Water is often called the universal solvent because of its ability to dissolve more substances than any other liquid. This property means that pure water, consisting only of H₂O molecules, rarely exists in nature. As water passes through the environment, it dissolves components, leading to a complex chemical composition in nearly every drop we encounter. When people ask if water has “salt” in it, they are usually referring to common table salt (sodium chloride). However, the chemical reality involves a much broader array of dissolved minerals that give water its distinct characteristics and play a role in human health.
Defining “Salt” and Total Dissolved Solids
In chemistry, the term “salt” is defined much more broadly than just sodium chloride (NaCl). A chemical salt is an ionic compound formed by the neutralization reaction between an acid and a base. These compounds consist of positively charged ions (cations) and negatively charged ions (anions). When water dissolves these compounds, the ions separate, which is why water containing salts can conduct electricity. These dissolved components include ions like calcium (Ca²⁺), magnesium (Mg²⁺), potassium (K⁺), chloride (Cl⁻), and bicarbonate (HCO₃⁻).
The total measure of all these dissolved inorganic and organic substances is known as Total Dissolved Solids (TDS). This measurement includes salts, minerals, metals, and certain organic matter remaining after filtration. TDS is typically expressed as parts per million (ppm) or milligrams per liter (mg/L), which are interchangeable units. For instance, a TDS of 100 ppm means that 100 milligrams of dissolved solids are present in every liter of water.
TDS levels are generally measured using a conductivity meter. Higher concentrations of these charged particles result in higher electrical conductivity, which the meter converts into a TDS reading. While the TDS value tells you the amount of dissolved material, it does not identify the specific substances present. However, this number provides a quick indicator of the water’s mineral content and overall purity.
Mineral Content Across Common Water Sources
The concentration of total dissolved solids varies dramatically depending on the water source. This variance dictates the water’s taste, aesthetic qualities, and classification. The United States Environmental Protection Agency (EPA) has set a secondary maximum contaminant level for TDS in drinking water at 500 mg/L. This standard is based on aesthetic factors, not health risk, as water above this level may have a noticeable, often salty or metallic, taste.
Ocean water represents the extreme high end of the TDS spectrum and is classified as saline water. Seawater typically contains over 35,000 ppm of dissolved solids, with sodium chloride being the dominant component. This hyper-saline concentration makes ocean water unsafe for human consumption, as the kidneys cannot process the massive salt load without using more water than is taken in.
Freshwater sources, such as rivers, lakes, and tap water, have TDS levels well below 1,000 ppm, often ranging from 100 to 400 ppm. The specific composition depends heavily on local geology. For example, water flowing through limestone picks up high levels of calcium and magnesium. These minerals are the primary components of “hard water,” which can create scale buildup in pipes and appliances.
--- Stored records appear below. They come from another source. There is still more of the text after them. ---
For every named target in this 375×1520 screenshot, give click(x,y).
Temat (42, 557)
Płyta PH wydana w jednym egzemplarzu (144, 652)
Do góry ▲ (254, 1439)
Bottled water presents a wide range of TDS levels based on its type. Natural spring water is sourced from underground formations and contains naturally occurring minerals, similar to tap water, with varying TDS levels. “Mineral water” is a regulated term requiring the water to contain at least 250 ppm of naturally dissolved solids.
Purified or distilled water is processed using techniques like reverse osmosis or deionization to remove nearly all dissolved solids. These methods are designed to remove contaminants and result in a TDS level often less than 10 ppm. While this processing strips away natural minerals, it leads to a very neutral or flat taste.
The Biological Role of Water Minerals
The dissolved salts found in water, particularly sodium, potassium, calcium, and magnesium, are known as electrolytes once they enter the body. Electrolytes are minerals that carry an electric charge when dissolved in fluid, and they are essential for numerous biological functions. These charged particles help regulate the flow of water in and out of cells, which is fundamental to maintaining proper hydration and fluid balance throughout the body.
Electrolytes are also necessary for nerve signaling and muscle contraction. Sodium and potassium ions facilitate the electrical impulses that allow nerves to communicate, including signals that control the heartbeat. Calcium and magnesium ions are critical for enabling muscle fibers to contract and relax.
While these minerals are beneficial, the majority of necessary mineral intake comes from a balanced diet. Therefore, consuming water with extremely low TDS, like distilled water, is generally not a health concern for most people. However, water with high levels of calcium and magnesium can contribute beneficially to daily mineral intake.
The danger lies at the extreme ends of the TDS scale. Water with very high TDS actively draws water out of the body’s cells to balance the salt concentration, leading to severe dehydration. Conversely, low-TDS water is safe, but its lack of minerals can contribute to a bland taste, which is why some purified water brands add a small amount of minerals back in for improved palatability.